Kedua makhluk ini sering digambarkan sebagai "alat" yang digunakan oleh pemiliknya untuk mencuri uang, terutama dari rumah ke rumah. Namun, pernahkah terpikir mengapa tuyul dan babi ngepet tidak mencuri di bank atau melalui teknologi modern seperti e-money?
Perspektif Budaya dan Sejarah
Fenomena tuyul dan babi ngepet diyakini muncul dari kecemburuan sosial masyarakat tradisional, khususnya di kalangan petani pada masa lalu. Budayawan Suwardi Endraswara dalam bukunya Dunia Hantu Orang Jawa (2004) menjelaskan bahwa kisah ini sudah lama menjadi bagian dari alam pikir masyarakat Jawa.
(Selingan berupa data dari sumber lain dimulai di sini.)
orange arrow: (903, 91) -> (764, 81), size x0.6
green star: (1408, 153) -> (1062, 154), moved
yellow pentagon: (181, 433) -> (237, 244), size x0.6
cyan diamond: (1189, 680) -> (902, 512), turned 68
Kepercayaan tersebut berkembang seiring perubahan ekonomi pada abad ke-19, seperti yang diungkap oleh Jan Luiten van Zanden dan Daan Marks dalam Ekonomi Indonesia 1800-2010 (2012).
Pada masa itu, liberalisasi ekonomi membawa kesenjangan yang mencolok. Petani kecil yang kehilangan kuasa atas lahan mereka melihat kemunculan "orang kaya baru" dari kalangan pedagang pribumi maupun Tionghoa. Ketidakpahaman para petani terhadap sumber kekayaan para pedagang ini menimbulkan kecurigaan, yang kemudian dilabeli sebagai hasil kerja sama dengan makhluk halus seperti tuyul.
Narasi Sosial dan Stigma
Ong Hok Ham dalam Dari Soal Priyayi sampai Nyi Blorong (2002) mencatat bahwa tuduhan terhadap orang kaya baru ini berdampak pada stigma sosial. Mereka sering dianggap memperoleh kekayaan dengan cara tidak wajar, seperti melalui pesugihan atau persekutuan dengan makhluk gaib. Narasi ini terus hidup dalam kepercayaan masyarakat hingga sekarang, membentuk mitos tentang tuyul dan babi ngepet.
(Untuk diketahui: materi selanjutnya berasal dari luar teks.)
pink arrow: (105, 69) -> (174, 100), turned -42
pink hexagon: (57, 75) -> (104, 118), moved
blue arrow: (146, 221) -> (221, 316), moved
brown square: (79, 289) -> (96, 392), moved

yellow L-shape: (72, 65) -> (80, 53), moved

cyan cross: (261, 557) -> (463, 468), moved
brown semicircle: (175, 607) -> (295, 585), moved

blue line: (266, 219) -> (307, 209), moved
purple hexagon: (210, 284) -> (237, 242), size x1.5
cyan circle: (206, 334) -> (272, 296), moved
Mengapa Tidak Mencuri di Bank?
Secara logis, kepercayaan terhadap tuyul dan babi ngepet lebih relevan di lingkungan tradisional, di mana aktivitas ekonomi berlangsung secara langsung dan tunai. Bank, sebagai institusi modern dengan sistem keamanan canggih, dianggap berada di luar jangkauan kemampuan makhluk halus. Selain itu, perkembangan teknologi seperti e-money juga tidak kompatibel dengan narasi mistis yang lebih terikat pada konteks masyarakat agraris tradisional.
Penelitian dan Sorotan Asing
Antropolog Clifford Geertz dalam The Religion of Java (1976) juga mengamati fenomena ini. Menurutnya, keberadaan tuyul sering kali dikaitkan dengan praktik mistis tertentu, seperti perjanjian dengan roh di tempat keramat. Geertz mencatat ciri-ciri pemelihara tuyul, seperti kehidupan sederhana yang bertujuan mengelabui orang lain agar tidak curiga.
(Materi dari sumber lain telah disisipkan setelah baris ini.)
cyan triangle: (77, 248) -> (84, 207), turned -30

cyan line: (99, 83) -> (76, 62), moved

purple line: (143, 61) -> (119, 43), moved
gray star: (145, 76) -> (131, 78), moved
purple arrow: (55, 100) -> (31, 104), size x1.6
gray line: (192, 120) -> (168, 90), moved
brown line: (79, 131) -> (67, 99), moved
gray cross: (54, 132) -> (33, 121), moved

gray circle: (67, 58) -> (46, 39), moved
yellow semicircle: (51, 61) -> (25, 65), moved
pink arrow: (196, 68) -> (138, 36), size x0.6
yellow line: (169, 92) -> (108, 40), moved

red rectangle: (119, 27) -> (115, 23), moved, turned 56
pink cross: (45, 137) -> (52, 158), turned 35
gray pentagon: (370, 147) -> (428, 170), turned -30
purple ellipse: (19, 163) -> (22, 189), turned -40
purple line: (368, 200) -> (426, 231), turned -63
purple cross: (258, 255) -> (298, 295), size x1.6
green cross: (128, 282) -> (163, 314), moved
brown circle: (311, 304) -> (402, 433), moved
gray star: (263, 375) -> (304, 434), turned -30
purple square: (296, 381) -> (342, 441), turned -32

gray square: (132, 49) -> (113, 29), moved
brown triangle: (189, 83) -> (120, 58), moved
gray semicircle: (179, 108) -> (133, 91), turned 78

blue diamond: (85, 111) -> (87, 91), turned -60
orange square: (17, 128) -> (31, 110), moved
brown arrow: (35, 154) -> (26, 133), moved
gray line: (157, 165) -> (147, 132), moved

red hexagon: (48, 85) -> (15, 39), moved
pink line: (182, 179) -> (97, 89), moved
Namun, karena keberadaan tuyul dan babi ngepet hanya menjadi bagian dari kepercayaan masyarakat, sulit untuk mengaitkannya dengan realitas modern, apalagi dengan institusi seperti bank.
Kesimpulan
Narasi tuyul dan babi ngepet adalah produk dari kecemburuan sosial dan mistisisme masyarakat masa lalu yang terus hidup sebagai cerita budaya. Dalam konteks modern, kepercayaan ini lebih relevan sebagai bagian dari kajian budaya daripada fakta yang dapat diuji secara ilmiah. Bank dan teknologi modern, dengan sistem yang kompleks, berada di luar cakupan narasi tradisional ini. (*)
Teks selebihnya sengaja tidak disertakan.